Former PIMCO ruler and now Allianz Chief Economy Advisor Mohamed al-Eierian argued that Powell has recently stepped into a chair to avoid a war on independence. Moreover, he said the FED helps to accelerate the current war of policy errors.
“This is the world I’m worried about.” He said. “The Fed is vulnerable on many different fronts, and now I’m scared, I’m afraid we’re really scared.”
Among the reforms mentioned by El-Erian, he left after the Bank of England, bringing a difference perspective to the “foreign members” policy-making group “and helping to reduce the risk of group thinking.”
He also said that Fed should rethink the 2% inflation target, and said that Powell was not at the table over and over again.
Last game
But critics say what Trump is talking about is just beyond structural reforms.
“This is a really 90 -year -old Fed independence story about trying to get the one with the 90 -year -old Fed independence.” He said. “The whole aim was to give the Fed independence to do this very important thing that determines the monetary policy.

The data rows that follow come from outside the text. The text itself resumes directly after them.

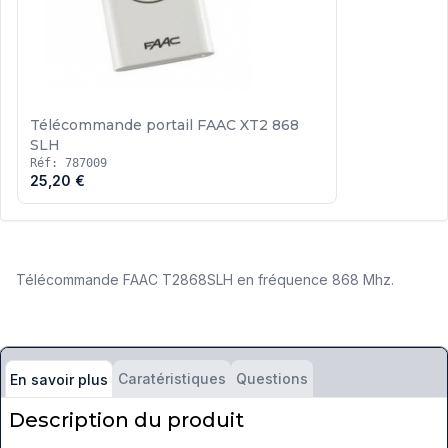
Télécommande portail FAAC XT2 868
SLH
Réf: 787009
25,20 €
Télécommande FAAC T2868SLH en fréquence 868 Mhz.
Caratéristiques
Questions
En savoir plus
Description du produit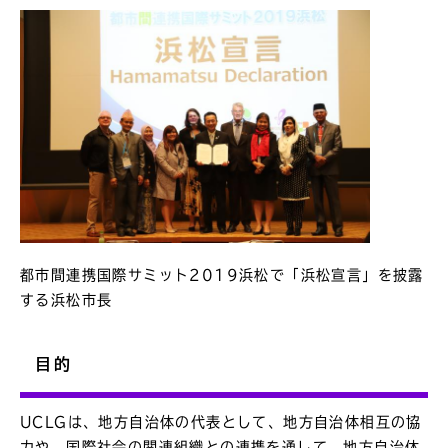
都市間連携国際サミット2019浜松で「浜松宣言」を披露
する浜松市長
目的
UCLGは、地方自治体の代表として、地方自治体相互の協
力や、国際社会の関連組織との連携を通して、地方自治体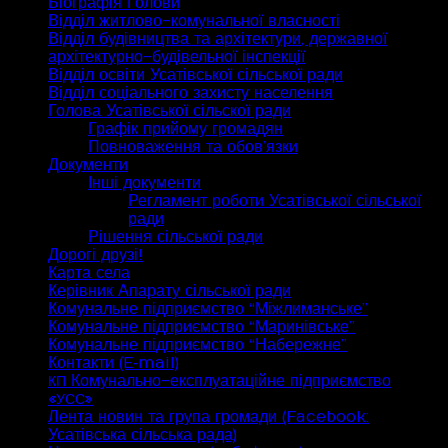
Біографія Голови
Відділ житлово-комунальної власності
Відділ будівництва та архітектури, державної
архітектурно-будівельної інспекції
Відділ освіти Усатівської сільської ради
Відділ соціального захисту населення
Голова Усатівської сільскої ради
Графік прийому громадян
Повноваження та обов’язки
Документи
Інші документи
Регламент роботи Усатівської сільської
ради
Рішення сільської ради
Дорогі друзі!
Карта села
Керівник Апарату сільської ради
Комунальне підприємство “Міжлиманське”
Комунальне підприємство “Маринівське”
Комунальне підприємство “Набережне”
Контакти (E‑mail)
Комунально-експлуатаційне підприємство
КП
«
»
УСС
Лента новин та група громади (Facebook:
Усатівська сільська рада)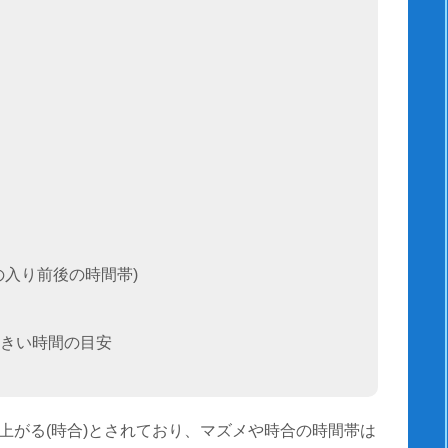
の入り前後の時間帯)
きい時間の目安
上がる(時合)とされており、マズメや時合の時間帯は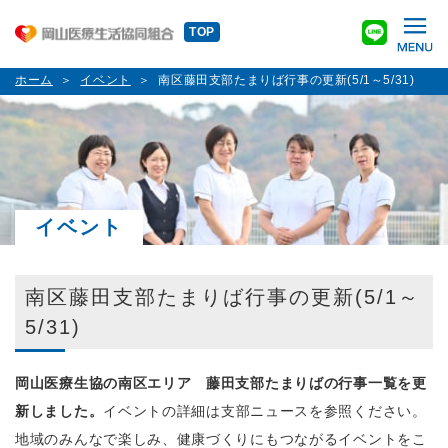
TOP
ホーム
イベント
南区藤田支部たまりば行事の更新(5/1～5/31)
イベント
南区藤田支部たまりば行事の更新(5/1～
5/31)
岡山医療生協の南区エリア 藤田支部たまりばの行事一覧を更
新しました。
イベントの詳細は支部ニュースを参照ください。
地域のみんなで楽しみ、健康づくりにもつながるイベントをこ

And now, for the first time we see a direct effort to weaken it.”
It is another issue how successful Trump will be.

He still has two appointments on the board, Christopher Waller and Michelle Bowman. Stephen Miran Adriana Kugler’s resignation is waiting for the Senate approval to fill the seat. When Powell was exhausted as a chair, he should leave next May, create another gap and give the president five seats.
However, it is risky to rely on all these members automatically.
Cornell Professor Hockett showed strong independent lines, both Waller and Bowman, and non -concentrated hawk and “small apparatics for Trump” depending on the conditions.
“Assuming that they are willing to operate as Partizan Hacks, unfair to the governors.”
It is also a series of court tests that will potentially focus on whether Trump’s cook or someone else “causes” cause “.
Krishna Guha, President of the Global Policy and Central Bank Strategy in Evercore Heat, said that if the President is successful, he may have extensive effects on economics and markets.
“At this point, we think that the fundamental situation should be a very important tribune until 2026, and – although it does not automatically correspond to a major challenge in politics and practice – this should be very seriously possible to lead to a significant real reaction function with past practices and a significant reaction function for markets.” He said.
Bets are also high for the future of the Fed as an institution.
“As Trump does, there was no threat that caused independence in our history as a republic, as Trump does.” He said. “I think our Central Bank and therefore long -term confidence in our currency will take another hit.”